Now there is a growing interest in replicating versions of longitudinal studies cross-nationally to answer questions of a comparative nature. Interest in this for ageing studies and particularly centenarian studies has grown (Poon et al. 2007; see also the link for the International Centenarian Consortium at the end of this chapter). Using similar questions allows, of course, for direct comparisons of data, but more important is the thinking through of such questions in an international context. For example, even collecting demographic data can be challenging across countries. In the US, many studies ask for income or income brackets; this data is harder to access in cultures where disclosing this data is not part of the cultural norm (Brown et al. 1998). Similarly, if a particular demographic categorization predicts an outcome, but that categorization differs by country, then cross-national comparisons are made more difficult. For example, if marital status predicts health outcomes, but marital status is conceived differently in two countries (e.g. emphasis on married vs unmarried persons within the culture, or a lack of distinction between married and long-term partner in that society), then this fact has implications for collecting and interpreting data. Moreover, often these differences in categorization reflect the different sociopolitical structures in countries. For example, in a country where marriage is not required to collect benefits or claim inheritance, the population datasets (such as census data) may not contain the same data as countries where these variables have more legal and social implications.

The importance of social connections, or conceptions about the importance of mental health interventions and how these are best delivered, will differ even more widely cross-nationally perhaps than socio-demographic constructions. In the chapter on ‘Social (p. 1070) Capital and Gender’, the implications of how social connections play out in other cultures is cited as critical in influencing well-being in later life. Similarly, in the chapter on ‘Geropsychological Research and Practice in Mental Health in Mainland China’, the recent increase in interest in providing geropsychological services to older adults, and the changing role of the government in the provision of mental health services (now being augmented with NGO providers) is highlighted.

The impact of culture on cross-national research

Cultural influences on diagnosis, for example, are fairly well known (e.g. the ways in which culture can influence how people explain or define their symptoms, whom they approach for help, and how likely they are to access mental health services, as described in the chapter on ‘Psychosis in Older Adults). However, cross-national definitions of individual words themselves can differ widely, and can affect research into the issues around them.

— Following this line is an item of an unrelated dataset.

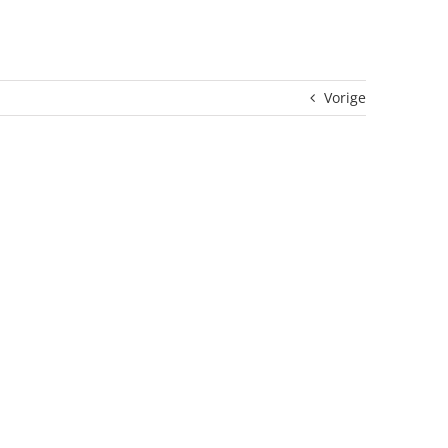
Vorige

The term dementia, like many illnesses, carries social and cultural weight, and is associated with stigma (e.g. Graham et al. 2003). For example, in China, dementia is often seen as the result of ‘worrying too much’, ‘wrongdoing’, or ‘fate’ and described as ‘craziness’ or ‘contagious’ (Hinton, Franz, and Friend 2004). Being affected by dementia, whether as one diagnosed with the illness or by being related to a person with dementia, thus has a negative connotation and suggests an attitude that the person with dementia or his/her family is at least partly responsible for developing the disease (Liu et al. 2008; Low et al. 2011).

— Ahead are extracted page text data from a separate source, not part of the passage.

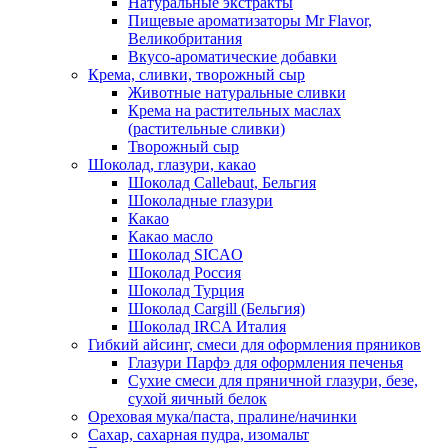
Натуральные экстракты
Пищевые ароматизаторы Mr Flavor,
Великобритания
Вкусо-ароматические добавки
Крема, сливки, творожный сыр
Животные натуральные сливки
Крема на растительных маслах
(растительные сливки)
Творожный сыр
Шоколад, глазури, какао
Шоколад Callebaut, Бельгия
Шоколадные глазури
Какао
Какао масло
Шоколад SICAO
Шоколад Россия
Шоколад Турция
Шоколад Cargill (Бельгия)
Шоколад IRCA Италия
Гибкий айсинг, смеси для оформления пряников
Глазури Парфэ для оформления печенья
Сухие смеси для пряничной глазури, безе,
сухой яичный белок
Ореховая мука/паста, пралине/начинки
Сахар, сахарная пудра, изомальт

The idea that dementia may be the result of a normal ageing process as well as a mental illness process which is stigmatizing are apparently contradictory and yet often co-exist in Chinese care-givers (Guo et al. 2000). Such opposing attitudes may contribute to care-giver stress by discouraging help-seeking and service engagement, and they may also affect care-givers’ willingness to participate in care-giving research studies (Hinton et al. 2000; Sun, Ong, and Burnette 2012; Yeo and Gallagher-Thompson 2006). The consequences of the meanings of dementia in the Chinese context have reverberated internationally, as highlighted in the chapter on ‘Caring for Care-givers of a Person with Dementia’, where the difficulties in engaging care-givers are expanded upon.

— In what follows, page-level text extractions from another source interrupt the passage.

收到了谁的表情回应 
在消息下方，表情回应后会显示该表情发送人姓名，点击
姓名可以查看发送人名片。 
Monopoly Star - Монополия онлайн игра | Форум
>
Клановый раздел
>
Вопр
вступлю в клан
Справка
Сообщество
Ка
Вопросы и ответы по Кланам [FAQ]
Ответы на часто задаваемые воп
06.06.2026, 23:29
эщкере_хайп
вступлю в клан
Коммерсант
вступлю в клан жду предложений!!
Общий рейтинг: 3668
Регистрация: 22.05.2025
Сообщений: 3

There are many gains to be had from pursuing cross-national research, both in terms of the data itself and how we think about instigating, collecting, and interpreting such data. The pursuit of cross-national collaborations goes beyond identical datasets; indeed, seeking to import or impose a set of questions onto another country can appear to be a form of imperialism. This is especially true in cultures and countries seeking to understand what might be termed ‘the other’. For example, seeking to set up a longitudinal study in an Asian country certainly goes beyond offering a set of questions or even offering money to pursue a research agenda; understanding how Asian countries pursue health and social research, particularly the close ties between research and the government, are key. In many Asian countries translational research is a given because there is a close (and possibly enviable alignment) of research agendas and the implementation of assessment and intervention strategies on a regional or national level. This situation affects everything from gaining ethical clearances to how fieldwork is implemented and, finally, to how and in what manner research findings are disseminated. This has resulted in exciting translational research opportunities (e.g. Coopmans, Graham, and Hamzah 2012). The importance of the nurturance of close, (p. 1071) collaborative, and long-term partnerships in this region, and perhaps more broadly with respect to cross-national research, cannot be overstated.

Development of Tools and Interventions

A moment of personal reflection: as a clinical geriatric neuropsychologist trained in the US, but now living in the Southern Hemisphere, I went through three distinct phases of professional acculturation as a geropsychologist living in a different country and a different culture. First, there was the realization that even in so-called ‘English-speaking’ countries, language varies. Holding up a pen and having to decide whether ‘Biro’ (a brand of pen) was the correct answer on the MMSE, while an amused group of trainee clinicians looked on, was an interesting moment. And so the first hurdle in cross-national assessment, language, was made salient to me. Language does matter, particularly in testing. Tests (and indeed clinical interviews) are standardized, and moving these across cultures can be no easy feat, even when all care has been taken with back translations. (For information about this see the excellent articles by Sousa and Rojjanasrrirat 2011 and Van de Vijver and Hambleton 1996).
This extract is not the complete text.